_ACTIVITY_
Copy every line of the data that includes the string "Sensors".

*** Begin section ***

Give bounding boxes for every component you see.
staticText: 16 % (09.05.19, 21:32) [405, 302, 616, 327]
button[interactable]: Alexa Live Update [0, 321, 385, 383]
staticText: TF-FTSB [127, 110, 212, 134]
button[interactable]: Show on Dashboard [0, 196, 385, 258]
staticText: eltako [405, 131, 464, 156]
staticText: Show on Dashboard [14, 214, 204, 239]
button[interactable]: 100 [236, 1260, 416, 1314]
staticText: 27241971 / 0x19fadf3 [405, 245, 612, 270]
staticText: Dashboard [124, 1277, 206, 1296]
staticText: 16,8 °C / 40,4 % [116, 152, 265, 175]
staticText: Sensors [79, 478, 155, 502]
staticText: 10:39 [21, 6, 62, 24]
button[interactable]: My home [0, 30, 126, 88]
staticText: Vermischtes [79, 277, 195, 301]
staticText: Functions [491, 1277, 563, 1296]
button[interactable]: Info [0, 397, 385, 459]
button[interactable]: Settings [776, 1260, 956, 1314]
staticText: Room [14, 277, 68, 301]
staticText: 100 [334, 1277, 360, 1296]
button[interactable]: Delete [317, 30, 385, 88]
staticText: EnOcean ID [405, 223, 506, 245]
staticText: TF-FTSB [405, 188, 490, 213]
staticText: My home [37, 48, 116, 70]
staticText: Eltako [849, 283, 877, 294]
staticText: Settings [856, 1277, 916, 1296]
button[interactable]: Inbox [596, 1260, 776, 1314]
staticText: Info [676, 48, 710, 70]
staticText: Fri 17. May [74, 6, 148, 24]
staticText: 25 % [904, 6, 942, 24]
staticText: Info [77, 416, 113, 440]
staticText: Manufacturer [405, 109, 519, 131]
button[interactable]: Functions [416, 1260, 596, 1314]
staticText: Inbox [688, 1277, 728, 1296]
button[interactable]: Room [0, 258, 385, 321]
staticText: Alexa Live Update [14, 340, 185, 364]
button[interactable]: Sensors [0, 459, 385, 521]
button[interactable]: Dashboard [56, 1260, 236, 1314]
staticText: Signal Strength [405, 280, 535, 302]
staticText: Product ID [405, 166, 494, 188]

*** End section ***

_EXERCISE SOLUTION_
staticText: Sensors [79, 478, 155, 502]
button[interactable]: Sensors [0, 459, 385, 521]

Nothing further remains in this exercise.